Le chanvre, ou cannabis sativa, est une plante résineuse et fibreuse. La résine contient plusieurs centaines de molécules qui confèrent à la plante des propriétés biologiques, alors que la partie fibreuse est une matière première de choix pour la fabrication de cordages. La part respective de résine et de fibre est déterminée par des facteurs génétiques et par l’environnement climatique. Dans les zones chaudes du globe la proportion de résine est largement supérieure à celle de fibre alors que c’est l’inverse en zone tempérée, d’où les appellations « chanvre indien » pour les plants riches en résine et « chanvre textile » pour les autres. En Europe, il est permis de cultiver du cannabis dont la teneur en THC ne dépasse pas 0,2%. Par contre l’autorisation de commercialisation du produit, souvent nommé « cannabis light », varie d’un état de l’union à l’autre. En France, son utilisation est strictement encadrée comme l’a rappelé la MILDECA en 2018.

La résine du cannabis contient des phytocannabinoïdes (cannabinoïdes d’origine végétale) dont les plus connus sont le THC et le cannabidiol (CBD) - voir article Cannabidiol (CBD), une molécule qui fait parler d’elle. Le THC est responsable des effets psychotropes ; il figure sur la liste des stupéfiants dont la production, la commercialisation et la consommation sont interdits, même si plusieurs états de par le monde ont aujourd’hui levé toutes ces interdictions. En France, la consommation de cannabis est réprimée par la loi. Le CBD, contrairement au THC, est une molécule sans effet psychoactif. Elle fait l’objet de nombreuses recherches car des études précliniques ont montré que le CBD possède des propriétés anti-inflammatoires, anti-convulsives, anxiolytiques, analgésiques, neuroprotectrices, anti-oxydantes. Même s’il reste à valider ces effets thérapeutiques chez l’homme, un réel engouement pour le CBD s’est développé et les ingénieurs agronomes se sont évertués à créer des variétés de cannabis riches en CBD, jusqu’à 25% contre moins de 1% de THC.

Le cannabis light peut se présenter sous diverses formes ; de nombreux forums expliquent comment le fumer et quels sont les effets attendus. Bien que la teneur en THC du cannabis light soit faible, des chercheurs se sont demandé quel était le devenir du produit dans l’organisme. Cela permet par exemple de savoir si sa consommation est compatible avec la réglementation de la sécurité routière. En France, l’infraction au code de la route est constituée si la concentration en THC dans la salive dépasse 15 ng/ml, celle dans les urines 50 ng/ml et, depuis la loi du 12 juin 2003, il n’y a plus de notion de seuil en matière de dépistage sanguin.
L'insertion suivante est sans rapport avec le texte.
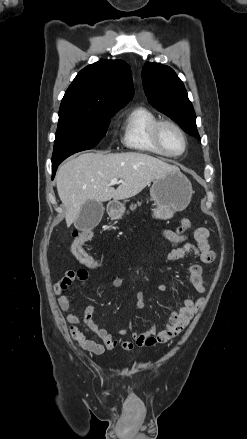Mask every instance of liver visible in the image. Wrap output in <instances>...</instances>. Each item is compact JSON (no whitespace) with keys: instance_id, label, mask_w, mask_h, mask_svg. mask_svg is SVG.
I'll list each match as a JSON object with an SVG mask.
<instances>
[{"instance_id":"obj_1","label":"liver","mask_w":247,"mask_h":439,"mask_svg":"<svg viewBox=\"0 0 247 439\" xmlns=\"http://www.w3.org/2000/svg\"><path fill=\"white\" fill-rule=\"evenodd\" d=\"M171 171H179V168L138 152H90L67 161L56 174L58 195L66 208L67 226L75 222L86 201L105 202L112 198L118 201L133 197ZM113 178L121 181L117 189L110 184Z\"/></svg>"}]
</instances>
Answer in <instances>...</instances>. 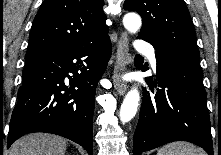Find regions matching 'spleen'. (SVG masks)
<instances>
[{"label": "spleen", "instance_id": "3e777b00", "mask_svg": "<svg viewBox=\"0 0 221 155\" xmlns=\"http://www.w3.org/2000/svg\"><path fill=\"white\" fill-rule=\"evenodd\" d=\"M157 155H205L204 152L195 145L188 142H172L157 152Z\"/></svg>", "mask_w": 221, "mask_h": 155}]
</instances>
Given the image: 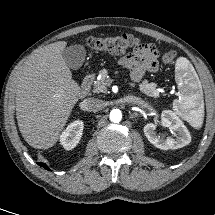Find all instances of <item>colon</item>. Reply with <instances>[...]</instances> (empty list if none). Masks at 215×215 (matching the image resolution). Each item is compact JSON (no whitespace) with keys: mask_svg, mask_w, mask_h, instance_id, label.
Listing matches in <instances>:
<instances>
[{"mask_svg":"<svg viewBox=\"0 0 215 215\" xmlns=\"http://www.w3.org/2000/svg\"><path fill=\"white\" fill-rule=\"evenodd\" d=\"M84 44L97 51H103L110 54H125L130 49H136L141 46V41L138 37L130 34H122L110 37H89L84 41ZM176 57L174 51L165 53L162 60L165 64H171Z\"/></svg>","mask_w":215,"mask_h":215,"instance_id":"1","label":"colon"}]
</instances>
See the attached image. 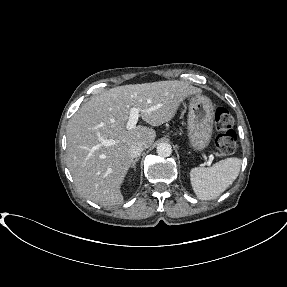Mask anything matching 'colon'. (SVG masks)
Here are the masks:
<instances>
[{
	"label": "colon",
	"mask_w": 287,
	"mask_h": 287,
	"mask_svg": "<svg viewBox=\"0 0 287 287\" xmlns=\"http://www.w3.org/2000/svg\"><path fill=\"white\" fill-rule=\"evenodd\" d=\"M233 117L230 112L222 106L215 110V124L219 131L216 136V146L223 155H231L237 147V135L232 129Z\"/></svg>",
	"instance_id": "1"
}]
</instances>
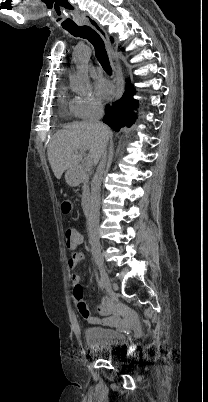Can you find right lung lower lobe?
Returning a JSON list of instances; mask_svg holds the SVG:
<instances>
[{"instance_id":"1","label":"right lung lower lobe","mask_w":208,"mask_h":402,"mask_svg":"<svg viewBox=\"0 0 208 402\" xmlns=\"http://www.w3.org/2000/svg\"><path fill=\"white\" fill-rule=\"evenodd\" d=\"M125 93L120 100L107 105L105 107V116L103 122L109 125L113 130L119 131L121 127H130L134 123L136 114L132 113L133 109H136L139 104L138 101L133 99V93L135 92L131 82L126 81Z\"/></svg>"}]
</instances>
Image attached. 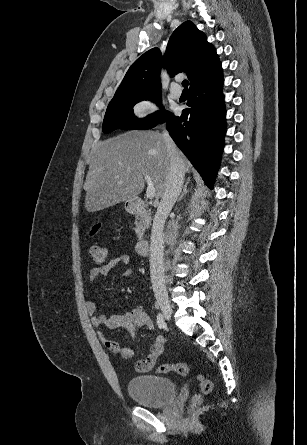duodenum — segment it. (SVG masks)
Returning a JSON list of instances; mask_svg holds the SVG:
<instances>
[{
	"label": "duodenum",
	"instance_id": "1",
	"mask_svg": "<svg viewBox=\"0 0 307 445\" xmlns=\"http://www.w3.org/2000/svg\"><path fill=\"white\" fill-rule=\"evenodd\" d=\"M146 203L143 199L135 197L128 203V211L132 214L139 215L146 210ZM136 251L141 256H146L150 251V242L143 239L137 243Z\"/></svg>",
	"mask_w": 307,
	"mask_h": 445
}]
</instances>
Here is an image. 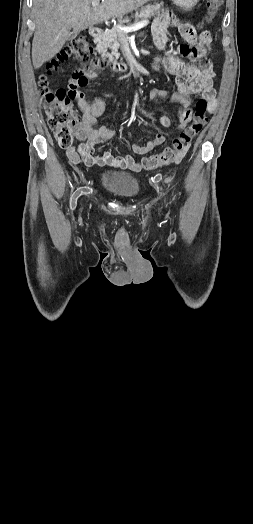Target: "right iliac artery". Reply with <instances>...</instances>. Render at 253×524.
<instances>
[{
	"mask_svg": "<svg viewBox=\"0 0 253 524\" xmlns=\"http://www.w3.org/2000/svg\"><path fill=\"white\" fill-rule=\"evenodd\" d=\"M80 196L79 193L77 192H74L72 198H71V201H70V207L72 210H74L76 208V205H77V199L78 197Z\"/></svg>",
	"mask_w": 253,
	"mask_h": 524,
	"instance_id": "1",
	"label": "right iliac artery"
}]
</instances>
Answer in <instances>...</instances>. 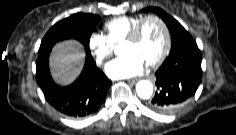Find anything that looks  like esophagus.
<instances>
[{"mask_svg": "<svg viewBox=\"0 0 236 135\" xmlns=\"http://www.w3.org/2000/svg\"><path fill=\"white\" fill-rule=\"evenodd\" d=\"M136 81H137V79H129V80H128V83L134 84Z\"/></svg>", "mask_w": 236, "mask_h": 135, "instance_id": "1", "label": "esophagus"}]
</instances>
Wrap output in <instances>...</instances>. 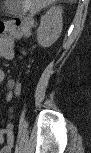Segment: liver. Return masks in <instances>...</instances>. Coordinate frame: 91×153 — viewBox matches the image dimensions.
<instances>
[{
  "label": "liver",
  "instance_id": "liver-1",
  "mask_svg": "<svg viewBox=\"0 0 91 153\" xmlns=\"http://www.w3.org/2000/svg\"><path fill=\"white\" fill-rule=\"evenodd\" d=\"M17 3L21 2V1H16ZM54 0H24L22 1V3L28 5V7L31 8V11L33 12H37L38 10H40L41 8H43L44 6L53 3Z\"/></svg>",
  "mask_w": 91,
  "mask_h": 153
}]
</instances>
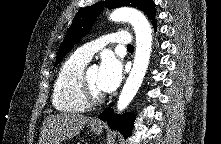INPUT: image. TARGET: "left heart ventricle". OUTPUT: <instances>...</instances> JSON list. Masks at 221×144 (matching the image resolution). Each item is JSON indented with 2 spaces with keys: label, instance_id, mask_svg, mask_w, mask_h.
<instances>
[{
  "label": "left heart ventricle",
  "instance_id": "obj_1",
  "mask_svg": "<svg viewBox=\"0 0 221 144\" xmlns=\"http://www.w3.org/2000/svg\"><path fill=\"white\" fill-rule=\"evenodd\" d=\"M87 77H88V80H89V83L91 85V87L97 91V92H100L98 86H97V78H98V70L97 69H88L87 71Z\"/></svg>",
  "mask_w": 221,
  "mask_h": 144
}]
</instances>
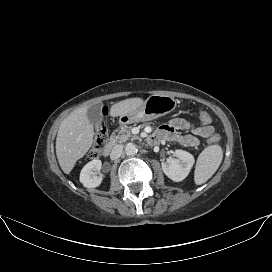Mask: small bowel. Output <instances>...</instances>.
<instances>
[{
  "instance_id": "small-bowel-1",
  "label": "small bowel",
  "mask_w": 272,
  "mask_h": 272,
  "mask_svg": "<svg viewBox=\"0 0 272 272\" xmlns=\"http://www.w3.org/2000/svg\"><path fill=\"white\" fill-rule=\"evenodd\" d=\"M183 131L188 133L182 134ZM213 132L211 125L196 126L183 118H174L157 130L153 135V140L166 139L186 147H196L199 144V138H210Z\"/></svg>"
}]
</instances>
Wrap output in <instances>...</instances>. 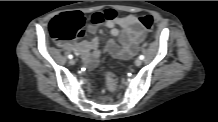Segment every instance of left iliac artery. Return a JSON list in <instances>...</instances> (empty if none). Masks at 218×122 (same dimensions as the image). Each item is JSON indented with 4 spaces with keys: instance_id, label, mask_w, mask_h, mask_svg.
Returning a JSON list of instances; mask_svg holds the SVG:
<instances>
[{
    "instance_id": "obj_1",
    "label": "left iliac artery",
    "mask_w": 218,
    "mask_h": 122,
    "mask_svg": "<svg viewBox=\"0 0 218 122\" xmlns=\"http://www.w3.org/2000/svg\"><path fill=\"white\" fill-rule=\"evenodd\" d=\"M139 58H140L141 60H143V59H144V55H140Z\"/></svg>"
}]
</instances>
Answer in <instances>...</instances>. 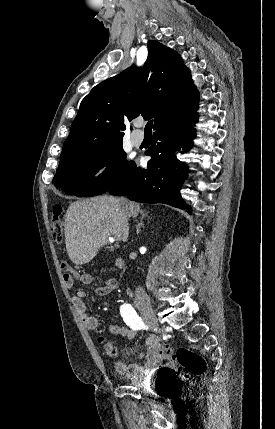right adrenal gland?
<instances>
[{
	"instance_id": "2a0ac1e0",
	"label": "right adrenal gland",
	"mask_w": 275,
	"mask_h": 429,
	"mask_svg": "<svg viewBox=\"0 0 275 429\" xmlns=\"http://www.w3.org/2000/svg\"><path fill=\"white\" fill-rule=\"evenodd\" d=\"M148 213L149 212H145L143 210L140 211V214H141L140 222L136 226V232H137V234H139L140 228L143 226V219L148 215Z\"/></svg>"
}]
</instances>
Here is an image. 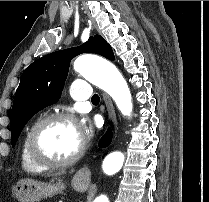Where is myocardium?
<instances>
[{
  "label": "myocardium",
  "mask_w": 209,
  "mask_h": 202,
  "mask_svg": "<svg viewBox=\"0 0 209 202\" xmlns=\"http://www.w3.org/2000/svg\"><path fill=\"white\" fill-rule=\"evenodd\" d=\"M55 121H67L77 126L79 125L78 120L75 116L70 115L68 113H64V112H57V113L46 115L35 122V124L32 126L29 132L26 149H27V154L30 160L35 165H37L38 167L42 169L66 168L74 164L77 160H79L85 152L86 141H85V138L82 137L78 150L72 156H70L69 158L65 160L51 161V160H47L41 157L37 153L35 141H36V137L38 133L44 126Z\"/></svg>",
  "instance_id": "myocardium-1"
}]
</instances>
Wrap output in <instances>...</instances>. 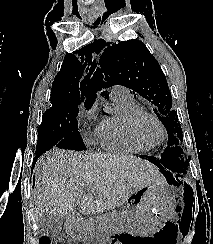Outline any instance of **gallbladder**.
<instances>
[{"label": "gallbladder", "mask_w": 213, "mask_h": 244, "mask_svg": "<svg viewBox=\"0 0 213 244\" xmlns=\"http://www.w3.org/2000/svg\"><path fill=\"white\" fill-rule=\"evenodd\" d=\"M62 225L63 218L50 214H44L38 220L39 232L50 237L57 236L62 229Z\"/></svg>", "instance_id": "1"}]
</instances>
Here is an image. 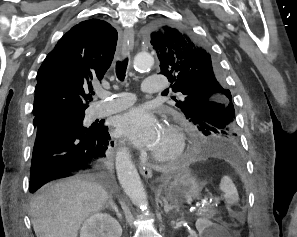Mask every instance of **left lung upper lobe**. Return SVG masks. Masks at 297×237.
I'll use <instances>...</instances> for the list:
<instances>
[{"mask_svg": "<svg viewBox=\"0 0 297 237\" xmlns=\"http://www.w3.org/2000/svg\"><path fill=\"white\" fill-rule=\"evenodd\" d=\"M161 74L181 92L176 101L186 118L205 136L216 135L238 148L235 114L230 91L216 59L207 44L193 35L163 25L151 33Z\"/></svg>", "mask_w": 297, "mask_h": 237, "instance_id": "5c2ea615", "label": "left lung upper lobe"}]
</instances>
Deux études ont été récemment publiées. Les cigarettes “light” testées étaient préparées à partir de plants de cannabis light. 
Dans la première étude, 6 sujets ont fumé chacun 1 cigarette contenant 0,16% THC (soit 1,6 mg par cigarette) et 6 autres, 4 cigarettes du même type sur une durée de 4 heures. Les mesures dans le sang et dans la salive étaient effectuées une demi-heure après la fin de la dernière cigarette puis toutes les heures jusqu’à la 5ème heure. 
Une demi-heure après une seule cigarette, la concentration moyenne de THC dans le sang variait de 7 à 10 ng/ml et dans la salive de 5 à 15ng/ml. Une demi-heure après la dernière des 4 cigarettes, la teneur du sang en THC allait de 14 à 18 ng/ml et, dans la salive, de 11 à 24 ng/ml. 

Pour 1 ou 4 cigarettes de cannabis light fumées, le THC revenait en dessous du seuil de positivité salivaire deux heures après la dernière, et il fallait près de 4 heures pour que le THC ne soit plus détectable dans le sang. 
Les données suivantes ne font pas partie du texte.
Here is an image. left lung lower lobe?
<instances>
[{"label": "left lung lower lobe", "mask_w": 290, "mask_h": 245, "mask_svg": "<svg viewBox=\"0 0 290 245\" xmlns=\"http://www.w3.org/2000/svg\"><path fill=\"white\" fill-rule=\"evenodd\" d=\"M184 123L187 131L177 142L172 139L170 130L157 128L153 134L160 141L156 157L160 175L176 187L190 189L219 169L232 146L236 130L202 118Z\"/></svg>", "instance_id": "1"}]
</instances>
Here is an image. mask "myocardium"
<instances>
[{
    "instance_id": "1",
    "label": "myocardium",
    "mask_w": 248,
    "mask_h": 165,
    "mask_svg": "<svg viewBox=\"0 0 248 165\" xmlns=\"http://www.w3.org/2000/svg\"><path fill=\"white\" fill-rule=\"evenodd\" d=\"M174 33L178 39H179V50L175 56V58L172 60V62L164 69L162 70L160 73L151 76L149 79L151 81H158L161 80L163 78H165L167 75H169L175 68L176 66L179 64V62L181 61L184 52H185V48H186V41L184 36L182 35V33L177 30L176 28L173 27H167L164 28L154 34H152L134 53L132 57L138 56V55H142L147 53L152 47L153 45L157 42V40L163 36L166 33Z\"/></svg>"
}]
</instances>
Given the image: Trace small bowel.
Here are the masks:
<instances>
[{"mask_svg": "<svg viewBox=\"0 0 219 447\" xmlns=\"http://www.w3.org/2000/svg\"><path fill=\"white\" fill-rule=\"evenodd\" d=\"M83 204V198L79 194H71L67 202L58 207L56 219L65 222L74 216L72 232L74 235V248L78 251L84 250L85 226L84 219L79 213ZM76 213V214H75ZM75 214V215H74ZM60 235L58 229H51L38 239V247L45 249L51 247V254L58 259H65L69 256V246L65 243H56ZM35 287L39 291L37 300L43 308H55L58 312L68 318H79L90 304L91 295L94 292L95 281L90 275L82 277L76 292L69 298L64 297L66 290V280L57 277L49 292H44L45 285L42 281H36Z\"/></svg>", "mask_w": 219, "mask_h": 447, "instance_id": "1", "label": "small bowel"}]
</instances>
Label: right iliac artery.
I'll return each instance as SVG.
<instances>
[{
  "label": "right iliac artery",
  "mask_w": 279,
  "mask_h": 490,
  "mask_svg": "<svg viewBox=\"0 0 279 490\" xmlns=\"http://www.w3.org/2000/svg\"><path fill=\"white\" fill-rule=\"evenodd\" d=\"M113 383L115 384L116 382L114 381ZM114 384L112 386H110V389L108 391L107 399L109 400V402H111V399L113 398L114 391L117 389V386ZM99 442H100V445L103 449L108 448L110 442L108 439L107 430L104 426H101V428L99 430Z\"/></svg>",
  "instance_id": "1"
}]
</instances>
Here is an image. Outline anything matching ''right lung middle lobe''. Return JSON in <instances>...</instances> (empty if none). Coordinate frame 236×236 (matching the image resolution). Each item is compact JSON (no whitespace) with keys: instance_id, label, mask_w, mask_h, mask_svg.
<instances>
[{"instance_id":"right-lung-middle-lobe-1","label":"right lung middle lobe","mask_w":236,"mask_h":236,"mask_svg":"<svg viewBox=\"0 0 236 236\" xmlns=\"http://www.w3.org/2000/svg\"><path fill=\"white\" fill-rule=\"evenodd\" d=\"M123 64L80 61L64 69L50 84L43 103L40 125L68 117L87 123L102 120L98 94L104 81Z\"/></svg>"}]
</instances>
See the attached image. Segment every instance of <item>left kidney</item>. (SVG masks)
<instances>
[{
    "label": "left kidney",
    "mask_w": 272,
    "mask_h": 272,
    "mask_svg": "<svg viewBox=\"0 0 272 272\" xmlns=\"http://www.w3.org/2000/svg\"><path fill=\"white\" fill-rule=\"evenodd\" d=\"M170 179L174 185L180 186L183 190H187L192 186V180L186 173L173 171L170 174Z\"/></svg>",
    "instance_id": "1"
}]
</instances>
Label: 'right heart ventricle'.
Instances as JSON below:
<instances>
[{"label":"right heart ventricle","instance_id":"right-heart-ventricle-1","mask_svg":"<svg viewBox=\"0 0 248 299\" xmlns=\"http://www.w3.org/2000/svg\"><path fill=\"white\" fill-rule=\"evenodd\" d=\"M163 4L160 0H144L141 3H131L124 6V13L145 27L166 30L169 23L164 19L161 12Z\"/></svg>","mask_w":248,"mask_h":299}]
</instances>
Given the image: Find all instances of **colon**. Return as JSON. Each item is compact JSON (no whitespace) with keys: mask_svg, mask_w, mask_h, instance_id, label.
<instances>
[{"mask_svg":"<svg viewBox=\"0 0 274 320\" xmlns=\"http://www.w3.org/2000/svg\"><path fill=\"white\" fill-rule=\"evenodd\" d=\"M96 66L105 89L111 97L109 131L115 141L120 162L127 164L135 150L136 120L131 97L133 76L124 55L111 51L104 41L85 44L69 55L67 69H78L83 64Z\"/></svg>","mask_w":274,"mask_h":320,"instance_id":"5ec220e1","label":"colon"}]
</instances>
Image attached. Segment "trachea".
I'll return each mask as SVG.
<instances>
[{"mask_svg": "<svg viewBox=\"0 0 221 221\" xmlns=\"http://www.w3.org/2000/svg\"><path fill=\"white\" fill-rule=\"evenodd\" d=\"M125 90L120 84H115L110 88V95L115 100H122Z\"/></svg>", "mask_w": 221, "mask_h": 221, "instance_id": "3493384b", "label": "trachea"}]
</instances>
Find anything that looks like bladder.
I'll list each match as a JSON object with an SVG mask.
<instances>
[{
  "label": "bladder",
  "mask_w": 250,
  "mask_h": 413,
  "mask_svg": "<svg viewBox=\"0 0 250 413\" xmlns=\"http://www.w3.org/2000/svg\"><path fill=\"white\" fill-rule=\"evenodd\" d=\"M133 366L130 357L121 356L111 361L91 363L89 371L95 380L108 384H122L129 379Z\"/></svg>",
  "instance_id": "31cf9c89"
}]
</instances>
Dans les urines, le THC-COOH (métabolite du THC excrété dans les urines) était mesurable 8h après en très faible quantité (0,2 ng/ml) chez les 6 sujets ayant fumé une seule cigarette, et disparaissait à 24h. Les concentrations étaient un peu plus élevées (1,4 ng/ml) chez ceux ayant fumé 4 cigarettes et restaient positives à 24h. 
Aucun des 6 participants ayant fumé les 4 cigarettes n’ont décrit avoir ressenti des effets psychoactifs ; retournés chez eux dès la fin de la session, ils ont par contre rapporté s’être rapidement assoupi et avoir dormi environ 4 heures. 
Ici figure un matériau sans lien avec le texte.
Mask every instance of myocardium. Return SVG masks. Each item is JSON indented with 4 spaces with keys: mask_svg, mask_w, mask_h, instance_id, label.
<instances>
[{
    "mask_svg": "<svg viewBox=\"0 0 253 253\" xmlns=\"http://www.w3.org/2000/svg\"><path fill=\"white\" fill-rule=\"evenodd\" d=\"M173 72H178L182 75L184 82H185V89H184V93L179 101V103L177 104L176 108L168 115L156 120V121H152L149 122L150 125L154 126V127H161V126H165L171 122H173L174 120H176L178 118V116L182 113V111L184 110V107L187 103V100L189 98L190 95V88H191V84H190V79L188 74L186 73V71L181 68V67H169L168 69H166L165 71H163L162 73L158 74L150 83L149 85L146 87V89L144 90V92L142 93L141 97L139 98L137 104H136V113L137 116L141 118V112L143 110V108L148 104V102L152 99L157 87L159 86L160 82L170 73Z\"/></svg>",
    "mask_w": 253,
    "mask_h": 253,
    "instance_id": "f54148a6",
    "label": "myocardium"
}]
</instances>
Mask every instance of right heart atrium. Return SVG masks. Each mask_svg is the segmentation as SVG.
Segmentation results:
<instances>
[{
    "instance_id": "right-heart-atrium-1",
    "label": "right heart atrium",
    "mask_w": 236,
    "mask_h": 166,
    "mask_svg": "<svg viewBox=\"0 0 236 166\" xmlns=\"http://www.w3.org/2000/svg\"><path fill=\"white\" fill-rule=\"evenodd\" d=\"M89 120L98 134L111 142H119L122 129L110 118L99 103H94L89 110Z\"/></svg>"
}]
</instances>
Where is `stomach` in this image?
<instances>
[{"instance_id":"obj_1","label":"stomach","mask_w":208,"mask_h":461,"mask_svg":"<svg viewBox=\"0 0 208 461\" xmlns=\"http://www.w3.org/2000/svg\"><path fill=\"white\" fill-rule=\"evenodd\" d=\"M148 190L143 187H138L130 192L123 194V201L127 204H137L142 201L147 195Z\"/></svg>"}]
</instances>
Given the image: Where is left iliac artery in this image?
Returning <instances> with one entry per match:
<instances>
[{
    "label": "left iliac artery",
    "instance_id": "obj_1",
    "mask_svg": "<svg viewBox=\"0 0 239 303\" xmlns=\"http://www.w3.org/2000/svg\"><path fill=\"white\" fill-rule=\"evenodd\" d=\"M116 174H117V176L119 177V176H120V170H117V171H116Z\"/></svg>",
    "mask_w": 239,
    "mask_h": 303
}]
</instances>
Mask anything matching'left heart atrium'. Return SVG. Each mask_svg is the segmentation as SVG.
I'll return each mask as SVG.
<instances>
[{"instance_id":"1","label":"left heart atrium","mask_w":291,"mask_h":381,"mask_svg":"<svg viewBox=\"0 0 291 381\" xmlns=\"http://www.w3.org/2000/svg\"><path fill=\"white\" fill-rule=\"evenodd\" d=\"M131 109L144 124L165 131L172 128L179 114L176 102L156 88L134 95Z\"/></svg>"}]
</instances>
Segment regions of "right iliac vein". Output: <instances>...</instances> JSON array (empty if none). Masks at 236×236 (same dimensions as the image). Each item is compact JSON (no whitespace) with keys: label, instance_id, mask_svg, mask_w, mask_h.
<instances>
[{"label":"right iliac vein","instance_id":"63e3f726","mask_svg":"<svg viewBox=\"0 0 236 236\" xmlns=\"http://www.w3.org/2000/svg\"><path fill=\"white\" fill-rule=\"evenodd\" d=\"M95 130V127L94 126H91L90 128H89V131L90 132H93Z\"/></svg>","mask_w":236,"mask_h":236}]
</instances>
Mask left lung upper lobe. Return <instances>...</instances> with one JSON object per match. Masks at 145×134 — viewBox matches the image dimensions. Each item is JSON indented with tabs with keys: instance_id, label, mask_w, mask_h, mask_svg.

La deuxième étude incluait une seule personne et comportait deux sessions. 
La première consistait à fumer une seule cigarette contenant 0,9% THC (soit 1,6 mg par cigarette). La concentration sanguine maximale de THC était de 2,7 ng/ml, observée une demi-heure après la cigarette, et passait en dessous du seuil de détection de la méthode au prélèvement effectué à 1 heure. La concentration dans la salive et dans l’urine était toujours négative. 
La deuxième session a consisté à fumer 2 cigarettes par jour, à environ 8 heures d’intervalle, sur une période de 10 jours. Des prélèvements sanguins étaient effectués avant la 2ème cigarette du jour et une demi-heure après celle-ci. Après la toute première cigarette de la série, le THC a été mesuré à 4,5 ng/ml. Pour les suivantes, le THC n’était jamais détectable avant et à faible concentration après, entre 0,5 et 0,7 ng/ml. Sur les 10 échantillons d’urine prélevés, deux, ceux du 4ème et du 8ème jour, indiquaient la présence de THC-COOH. L’étude n’aborde pas l’existence ou non d’effets psychoactifs.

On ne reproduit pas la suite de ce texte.